[CentOS] RAIDs and JBOD?
Les Mikesell
lesmikesell at gmail.com
Tue Nov 10 22:14:18 UTC 2009
James Bensley wrote:
>
> I have some questions regarding a new home server I am going to build
> in the hopefully very near future (ASAP, I just need to finish
> planning everything and this is the penultimate hurdle), I will be
> creating a software RAID...
>
> Lets say I have three drives "knocking" around which are all 1TB SATA
> II drives but each made by a different manufacturer. I am going to
> guess that these couldn't be used in a RAID 5? Or could they?
>
> However could a similar result of 2TBs of data with redundancy be
> achieved with JBOD?
If you use software raid to combine the JBOD's, yes.

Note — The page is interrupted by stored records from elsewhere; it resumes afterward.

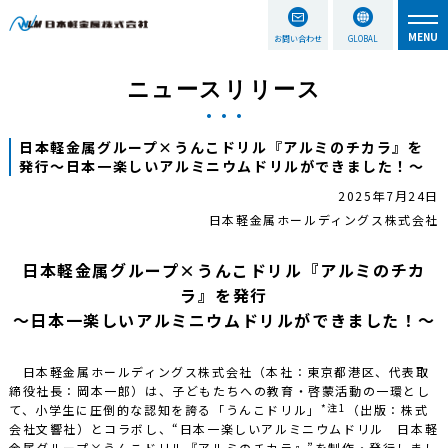
お問い合わせ
GLOBAL
ニュースリリース
日本軽金属グループ×うんこドリル『アルミのチカラ』を
発行～日本一楽しいアルミニウムドリルができました！～
2025年7月24日
日本軽金属ホールディングス株式会社
日本軽金属グループ×うんこドリル『アルミのチカ
ラ』を発行
～日本一楽しいアルミニウムドリルができました！～
日本軽金属ホールディングス株式会社（本社：東京都港区、代表取
締役社長：岡本一郎）は、子どもたちへの教育・啓蒙活動の一環とし
*注1
て、小学生に圧倒的な認知を誇る「うんこドリル」
（出版：株式
会社文響社）とコラボし、“日本一楽しいアルミニウムドリル 日本軽
金属グループ×うんこドリル『アルミのチカラ』”を制作・発行しまし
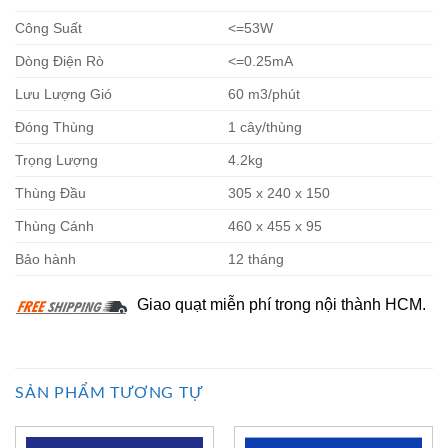
Công Suất
<=53W
Dòng Điện Rò
<=0.25mA
Lưu Lượng Gió
60 m3/phút
Đóng Thùng
1 cây/thùng
Trọng Lượng
4.2kg
Thùng Đầu
305 x 240 x 150
Thùng Cánh
460 x 455 x 95
Bảo hành
12 tháng
Giao quạt miễn phí trong nội thành HCM.
SẢN PHẨM TƯƠNG TỰ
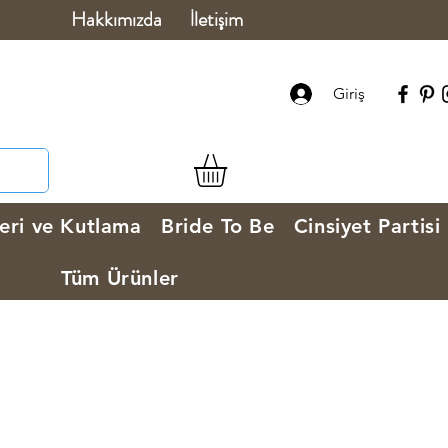
Hakkımızda
İletişim
Giriş
eri ve Kutlama
Bride To Be
Cinsiyet Partisi
Tüm Ürünler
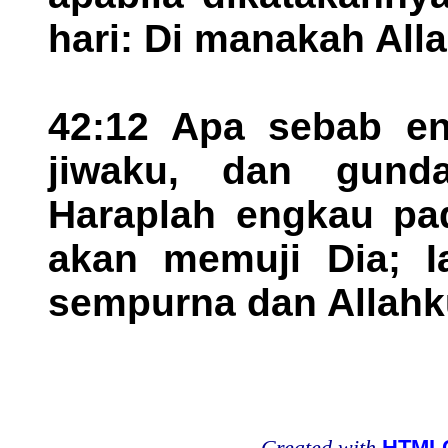
hari: Di manakah Al
42:12 Apa sebab en
jiwaku, dan gund
Haraplah engkau pad
akan memuji Dia; I
sempurna dan Allahk
Created with
HTMLC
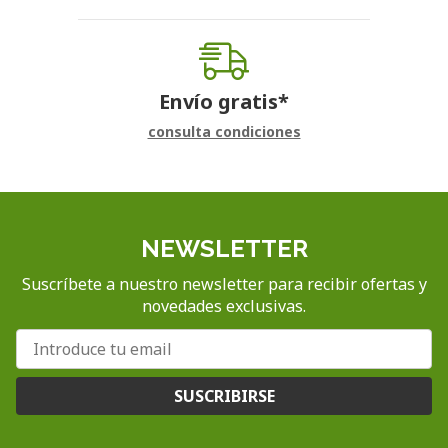
Envío gratis*
consulta condiciones
NEWSLETTER
Suscríbete a nuestro newsletter para recibir ofertas y
novedades exclusivas.
SUSCRIBIRSE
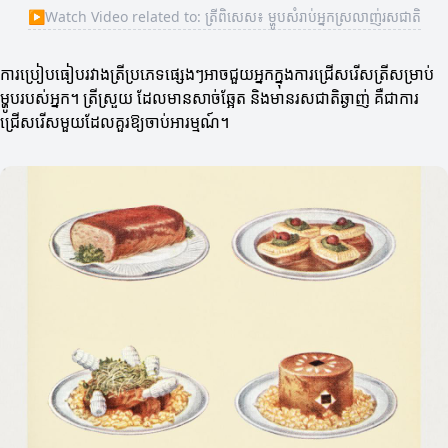
▶
Watch Video related to: ត្រីពិសេស៖ ម្ហូបសំរាប់អ្នកស្រលាញ់រសជាតិ
ការប្រៀបធៀបរវាងត្រីប្រភេទផ្សេងៗអាចជួយអ្នកក្នុងការជ្រើសរើសត្រីសម្រាប់
ម្ហូបរបស់អ្នក។ ត្រីស្រួយ ដែលមានសាច់ឆ្អែត និងមានរសជាតិឆ្ងាញ់ គឺជាការ
ជ្រើសរើសមួយដែលគួរឱ្យចាប់អារម្មណ៍។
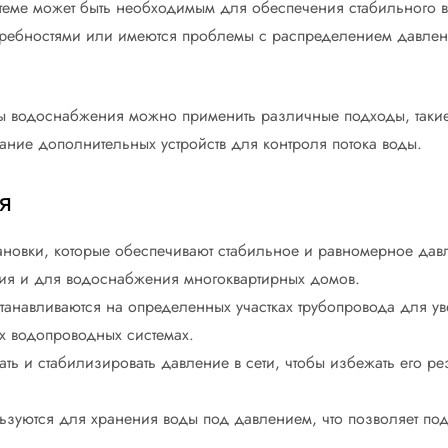
еме может быть необходимым для обеспечения стабильного в
ребностями или имеются проблемы с распределением давлени
емы водоснабжения можно применить различные подходы, такие
ние дополнительных устройств для контроля потока воды.
я
новки, которые обеспечивают стабильное и равномерное дав
ия и для водоснабжения многоквартирных домов.
анавливаются на определенных участках трубопровода для ув
х водопроводных системах.
ть и стабилизировать давление в сети, чтобы избежать его ре
зуются для хранения воды под давлением, что позволяет под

> Also regarding RAID 5, three drives of data to one for parity is the
> max ratio I believe? I.e. to expand this by adding another data drive,
> the original parity drive would no longer cover this and another would
> be required, is this correct?
Yes, but if I were doing it I'd either run 2 drives in RAID1 or get
another drive and either have 2 RAID1 mount points or a RAID 0+1. The
advantage of RAID1 is that you can recover the data from any single disk
and it still runs full speed even with a missing disk. RAID5 works but
there is a performance hit and a big one when a disk is bad.
> One more question about hot swappable drives, I understand that you
> can create RAID arrays with and without hot swappable drives but I am
> confused by this concept. I'm my experience with RAIDs I have only
> every delt with a RAID 1 that has degraded. I simply set the drive as
> offline, replaced it, set it to online and the RAID rebuilt itself all
> without restart the server and operation was never interrupted. So we
> can presume the server had hot swappable drives enabled yes? (It was a
> hardware RAID). With a software RAID is this still achievable?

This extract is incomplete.